Je enger mein Kontakt mit der Natur wurde, umso mehr wuchs meine Distanz zum Schulalltag. Wie die meisten Jungs war auch ich glühender Fan von Superhelden. Superman war cool, aber letztlich war es Tarzan, der mein Herz gewann, weil er in der Wildnis lebte und sowohl die Menschen als auch den Dschungel beschützte. Ich war hin und weg von seinen körperlichen Fähigkeiten und der Tatsache, dass er in perfekter Harmonie mit der Welt rings um ihn herum lebte.

Ich wollte Tarzan sein, auch wenn ich nicht recht wusste, wie ich das bewerkstelligen sollte.

Besonders genoss ich immer die Zeit in unserer Hütte in Lake Arrowhead. Mein Vater war leidenschaftlicher Hobbynaturkundler. Er brachte mir alles Wichtige über Pflanzen bei und nahm mich mit auf die Wachteljagd. Auf unseren langen Wanderungen erklärte er mir die landschaftlichen Begebenheiten und ließ mich an Pflanzen riechen.

Diese Ausflüge und die Wochenenden während des Jahres, wenn meine Mutter mit mir an den Strand fuhr, zeigten mir, wie lebendig ich mich dort draußen fühlte. In den Bergen wie im städtischen Park fühlte ich mich ganz anders als in Gebäuden oder mit Asphalt unter den Füßen.

Menschen verwirrten mich sehr häufig, die Mechanismen der Natur hingegen erschienen mir stets logisch und nachvollziehbar.

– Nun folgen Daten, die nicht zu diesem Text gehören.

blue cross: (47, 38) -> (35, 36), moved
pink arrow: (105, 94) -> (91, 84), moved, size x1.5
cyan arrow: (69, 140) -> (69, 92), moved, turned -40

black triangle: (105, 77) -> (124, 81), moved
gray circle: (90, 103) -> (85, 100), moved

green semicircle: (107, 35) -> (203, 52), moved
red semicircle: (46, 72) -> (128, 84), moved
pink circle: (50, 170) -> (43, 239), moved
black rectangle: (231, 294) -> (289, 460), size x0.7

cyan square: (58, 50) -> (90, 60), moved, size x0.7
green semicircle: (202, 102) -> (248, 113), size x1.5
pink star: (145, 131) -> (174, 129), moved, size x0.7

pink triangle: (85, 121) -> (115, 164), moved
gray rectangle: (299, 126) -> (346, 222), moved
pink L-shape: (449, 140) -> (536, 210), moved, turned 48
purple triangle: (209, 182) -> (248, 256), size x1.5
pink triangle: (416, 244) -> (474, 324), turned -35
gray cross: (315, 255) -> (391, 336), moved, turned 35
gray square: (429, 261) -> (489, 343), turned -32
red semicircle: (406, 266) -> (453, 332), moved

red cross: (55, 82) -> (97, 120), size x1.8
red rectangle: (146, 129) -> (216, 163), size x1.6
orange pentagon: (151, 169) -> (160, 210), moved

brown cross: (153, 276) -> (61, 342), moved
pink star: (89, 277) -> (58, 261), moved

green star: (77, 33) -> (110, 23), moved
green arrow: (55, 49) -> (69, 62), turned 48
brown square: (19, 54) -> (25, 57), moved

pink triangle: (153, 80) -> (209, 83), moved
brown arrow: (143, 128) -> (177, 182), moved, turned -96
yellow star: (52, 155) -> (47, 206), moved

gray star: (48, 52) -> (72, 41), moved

Mit siebzehn erlaubten mir meine Eltern, mein Leben selbst in die Hand zu nehmen, und ich zog in den Yosemite Nationalpark. Es war das ideale Alter, um sich mit der Wildnis auseinanderzusetzen. Ich hatte die Kraft der Jugend auf meiner Seite und keine Familie, für die ich sorgen musste. Es war Spätherbst. Ich nahm einen Job in einer Eisdiele an, und als sie zum Saisonende schloss, arbeitete ich die nächsten sechs Wochen in einer Cafeteria. Ich legte mich mächtig ins Zeug und bekam besondere Veranstaltungen und Catering-Events zugeteilt. Das Beste an dem Job war allerdings, dass ich nur an zwei Tagen pro Woche arbeiten musste.

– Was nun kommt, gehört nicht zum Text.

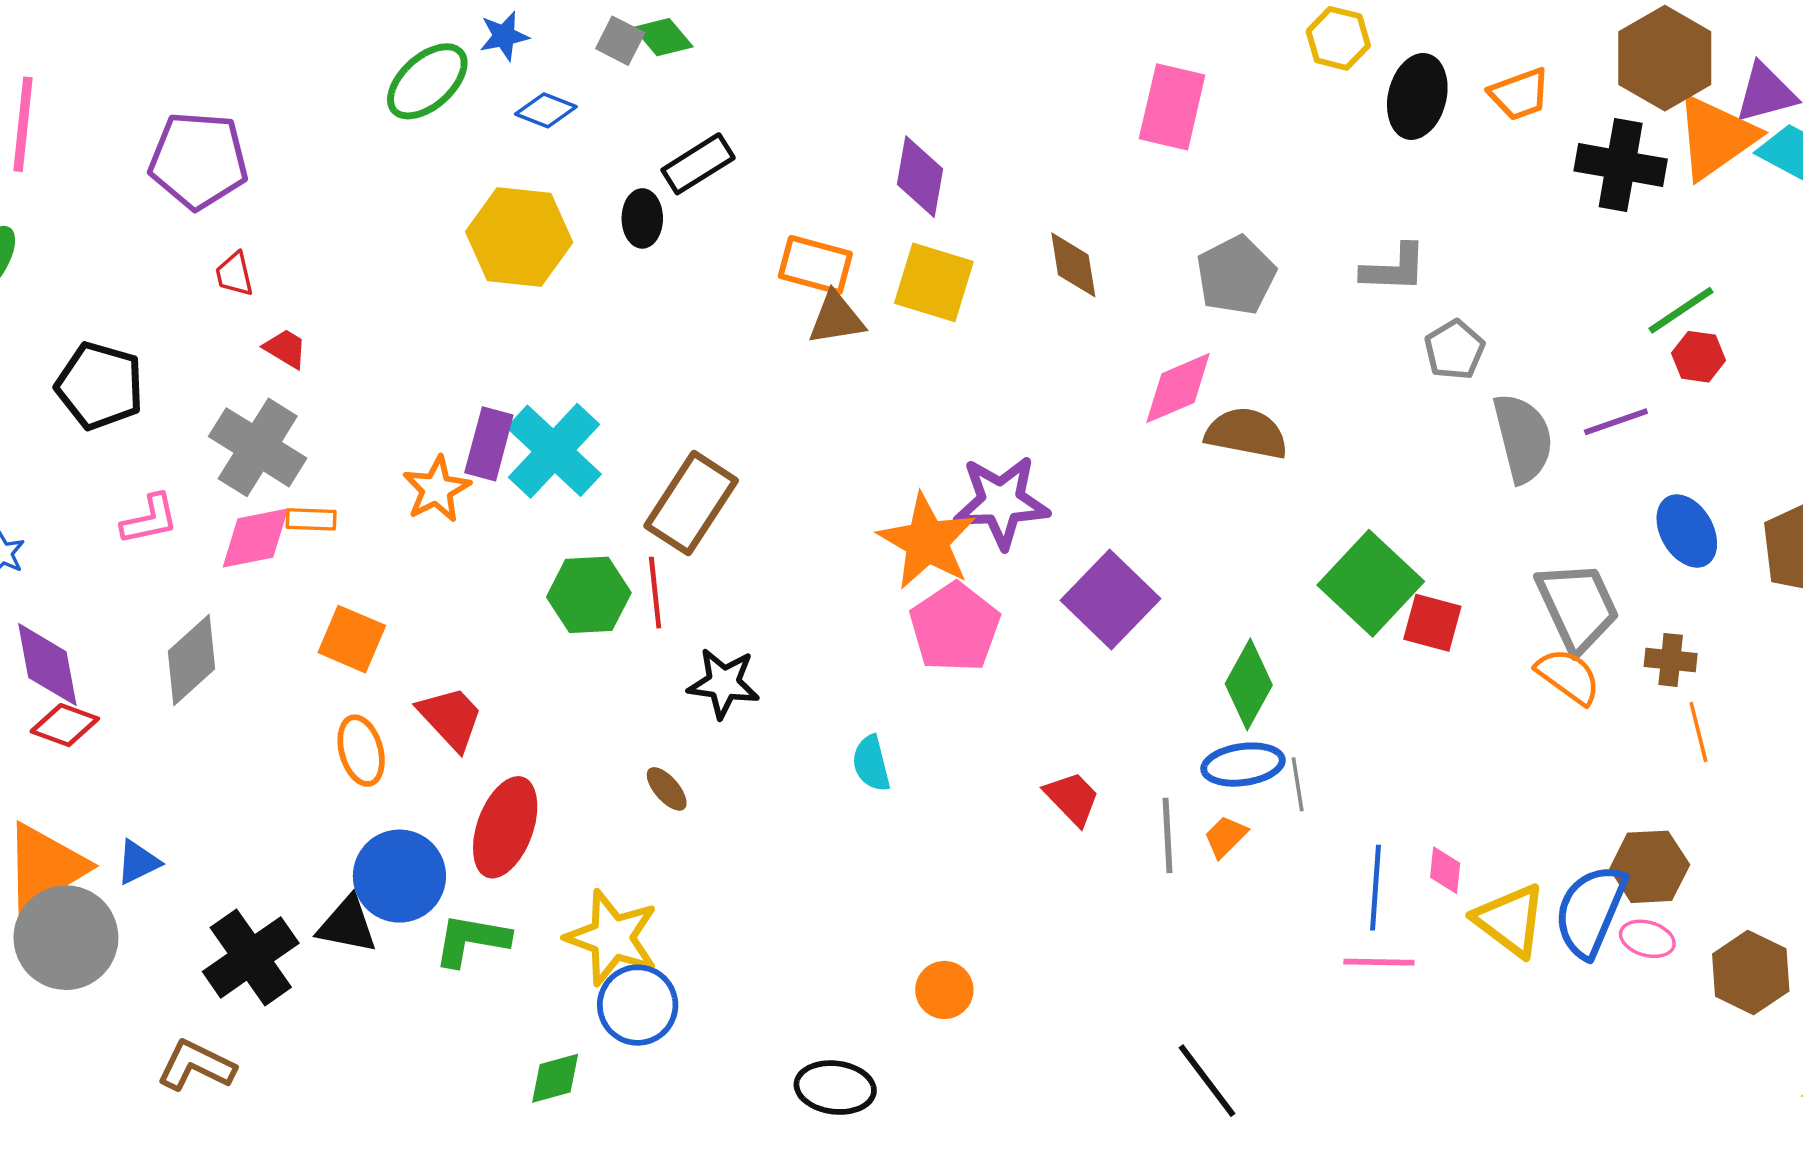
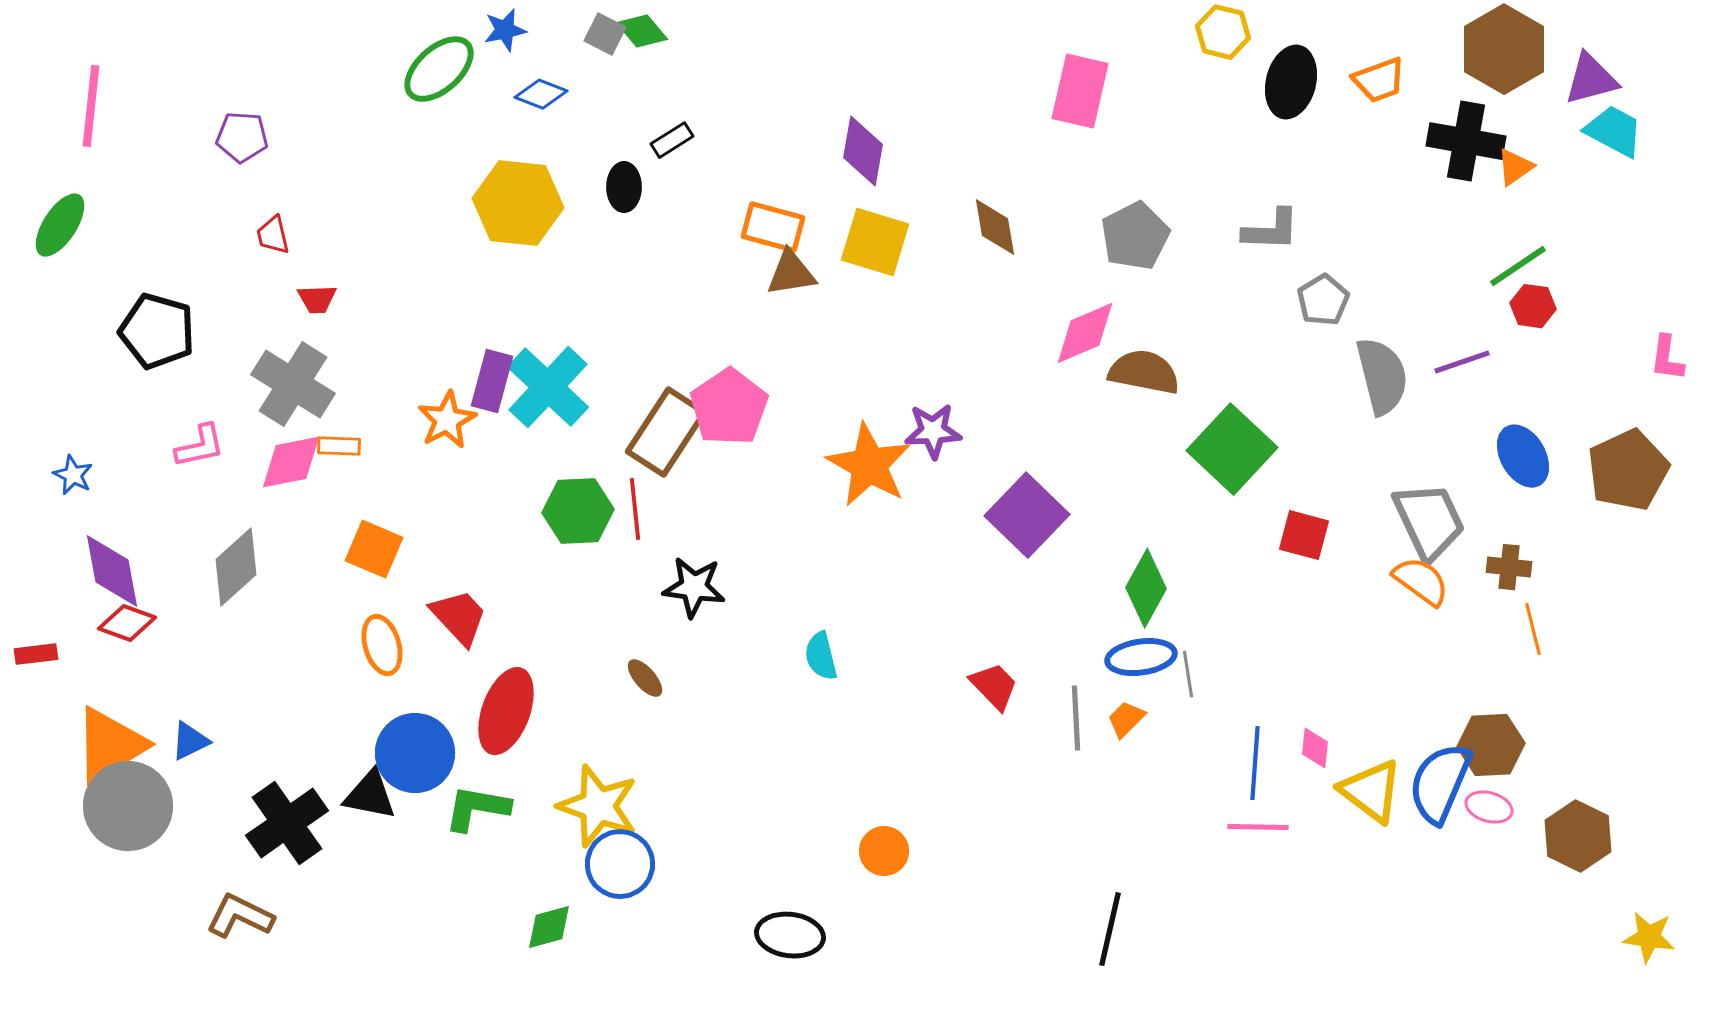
orange triangle: (1716, 137) -> (1515, 167), moved, size x0.5
purple pentagon: (198, 160) -> (242, 137), size x0.6
black rectangle: (698, 164) -> (672, 140), size x0.7
red trapezoid: (286, 349) -> (317, 299), turned 147
purple star: (1001, 502) -> (933, 431), size x0.7
green square: (1371, 583) -> (1232, 449), moved
pink pentagon: (955, 627) -> (729, 407), moved
black line: (1207, 1081) -> (1110, 929), turned 50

Das gab mir genug Freiheit, die Natur in meinem Lebensrhythmus zu entdecken.

So kam es, dass ich im schlimmsten Schneesturm des gesamten Winters auf einem Felsvorsprung in Gipfelnähe des Clouds Rest landete, mit Bären als einziger Gesellschaft. Und dort oben geschah etwas Seltsames. Statt mich gefangen zu fühlen, überkam mich ein Gefühl der Freiheit, nicht nur, weil ich dort sein wollte, sondern weil ich es musste. Ich war auf den Clouds Rest geklettert, weil ich gewusst hatte, dass es dort etwas für mich zu entdecken gab.

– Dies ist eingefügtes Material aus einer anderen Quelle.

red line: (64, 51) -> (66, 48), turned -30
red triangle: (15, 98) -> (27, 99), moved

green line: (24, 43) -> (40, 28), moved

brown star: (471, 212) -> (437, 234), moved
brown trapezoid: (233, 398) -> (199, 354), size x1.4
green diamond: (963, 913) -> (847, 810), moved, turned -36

Etwas, das größer war als ich.

In dieser Zeit stand Wandern im Yosemite ganz hoch im Kurs. An ihren freien Tagen oder Wochenenden packten die jungen Leute aus der Gegend ihren Rucksack, um irgendwo in der freien Natur zu campen. Für mich waren diese Trips bloß Touristenausflüge. Mein erster Rucksacktrip sollte etwas ganz Besonderes, ein etwas verrücktes Abenteuer sein, daher beschloss ich, den Clouds Rest zu erklimmen.

Es war Winter, und ich hatte ein langes Wochenende frei. Überall lag Schnee, bei Temperaturen zwischen höchstens fünf Grad während des Tages und minus zehn Grad nachts. Ich zog Shorts, Socken, Schuhe und eine mitteldicke Fleecejacke an und beschloss, mit minimalem Gepäck loszuziehen: einem besonders leichten, wasserabweisenden Biwaksack, der mir Schutz vor den Elementen bot.

Ich wollte zuerst den Clouds Rest erklimmen und dann weiter zum Half Dome wandern, mit so wenig Proviant wie möglich, um herauszufinden, was das Land mir anbot.

Einst galt der Half Dome als nicht besteigbar. In einem Bericht aus dem Jahr 1865 hieß es, er sei »wahrscheinlich der einzige von all den hohen Bergen des Yosemite, auf den niemals ein Mensch einen Fuß gesetzt hat und wohl auch niemals jemand einen Fuß setzen wird«. Zehn Jahre später bezwang ihn George Anderson, jener Bergsteiger, der auch die Drahtseile verlegte, die heute noch verwendet werden. Mittlerweile kann jeder einigermaßen trainierte Bergsteiger den Gipfel erreichen.

Kollegen hatten mich im Vorfeld gewarnt, der Clouds Rest sei ein heimtückischer Berg und die winterlichen Bedingungen seien viel zu brutal für eine erste lange Wochenendtour, noch dazu, da ich ganz allein losziehen wollte – und in Shorts! Aber ich musste ihn sehen.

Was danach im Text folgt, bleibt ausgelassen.